The ride is smoother for a while, but once the road gets bumpy again, it stays that way, and the more time that passes, the less likely it feels that the night is going to have a happy ending.
If I survive, there’s no way in hell I’m ever getting in this box again.
My stomach churns as the journey goes on, making me thankful that it’s empty.
There’s not much to be grateful for right now, but that’s at least something.
I need to find a way to stay calm.
Letting my thoughts go dark isn’t going to help me get through this.
I take in a few slow, deep breaths. Staying positive is the best thing I can do, even if it feels like I’m trapped in an impossible situation, and I’m shaking with fear at the thought of what’s coming next.

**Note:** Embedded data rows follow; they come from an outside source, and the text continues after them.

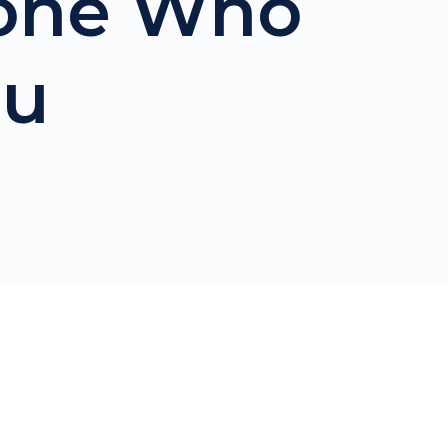
eone Who
ou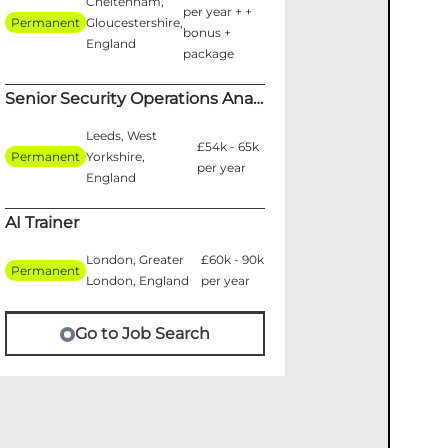
Cheltenham,
per year + +
Permanent
Gloucestershire,
bonus +
England
package
Senior Security Operations Analyst
Leeds, West
£54k - 65k
Permanent
Yorkshire,
per year
England
AI Trainer
London, Greater
£60k - 90k
Permanent
London, England
per year
Go to Job Search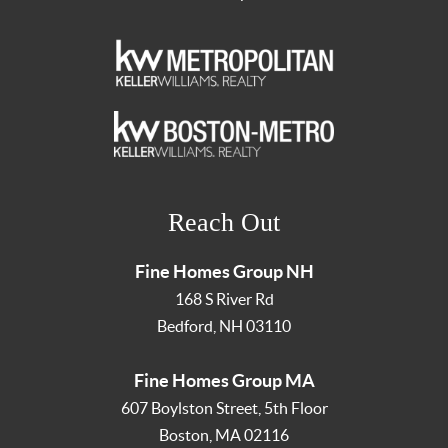
Reach Out
Fine Homes Group NH
168 S River Rd
Bedford
,
NH
03110
Fine Homes Group MA
607 Boylston Street, 5th Floor
Boston
,
MA
02116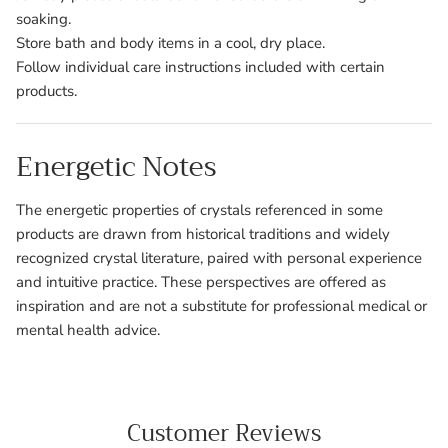
soaking.
Store bath and body items in a cool, dry place.
Follow individual care instructions included with certain
products.
Energetic Notes
The energetic properties of crystals referenced in some
products are drawn from historical traditions and widely
recognized crystal literature, paired with personal experience
and intuitive practice. These perspectives are offered as
inspiration and are not a substitute for professional medical or
mental health advice.
Customer Reviews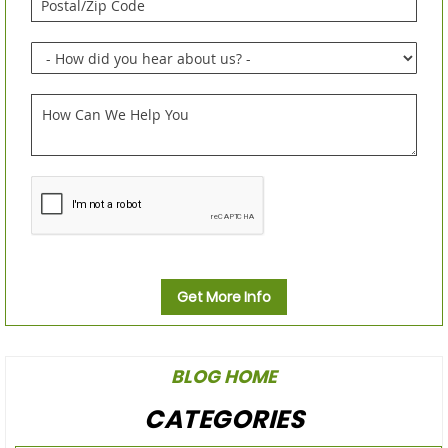
Get More Info
BLOG HOME
CATEGORIES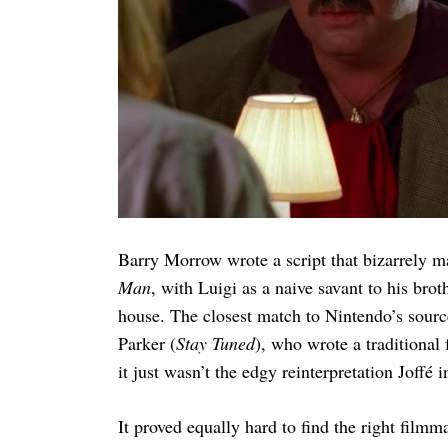
Search
for:
Barry Morrow wrote a script that bizarrely 
Man
, with Luigi as a naive savant to his bro
house. The closest match to Nintendo’s sour
Parker (
Stay Tuned
), who wrote a traditional 
it just wasn’t the edgy reinterpretation Joffé i
It proved equally hard to find the right film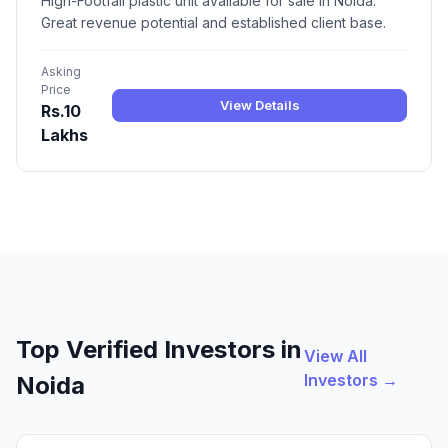
High-Footfall plastic unit available for sale in Noida.
Great revenue potential and established client base.
Asking
Price
View Details
Rs.10
Lakhs
Top Verified Investors in
View All
Investors →
Noida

There’s a way out of this. There’s always a way out.
Please, God, let there be a way out.
My eyes fill with tears, but I refuse to let them fall. I need to stay strong.
Panicking over what’s going to happen next isn’t going to help me.
It definitely didn’t help the first time he took me.
Those words cut through the darkness like a knife, slicing open a memory I lost a long time ago.
I gasp in a breath as the thought registers as a buried truth.
I was abducted.
Oh my God!
The flash of memory that floods my brain makes chills run down my spine. I was nine years old. It was late, and I couldn’t sleep. The shadows from outside the window were freaking me out. I thought there was a monster coming for me, and it turned out I was right.
Someone got in through the window. A man dressed in black, wearing a mask.
I froze in place, telling myself it was my imagination.
Monsters aren’t real. This isn’t really happening.
But it was happening.
I was snatched from my bed and taken away from my home.
Thrown into the trunk of a car, where I suddenly snapped out of my fright and started to move and scream for help. If only I’d screamed sooner, maybe then someone would have heard me. It was too late by the time I tried to get help. The kidnapper put a wet rag over my mouth, and I panicked wildly as I fought to get away from him. I inhaled the chloroform deeply and passed out before I could get out of that trunk.
The last thing I remember was hearing the trunk being slammed shut.
That’s where the memory ends.
As the fear of that younger version of me fills me up and transfers her wild panic to me, I slap at the lid of the custom built case I’m trapped inside.
I need to get the hell out of here!
Now. Before something terrible happens.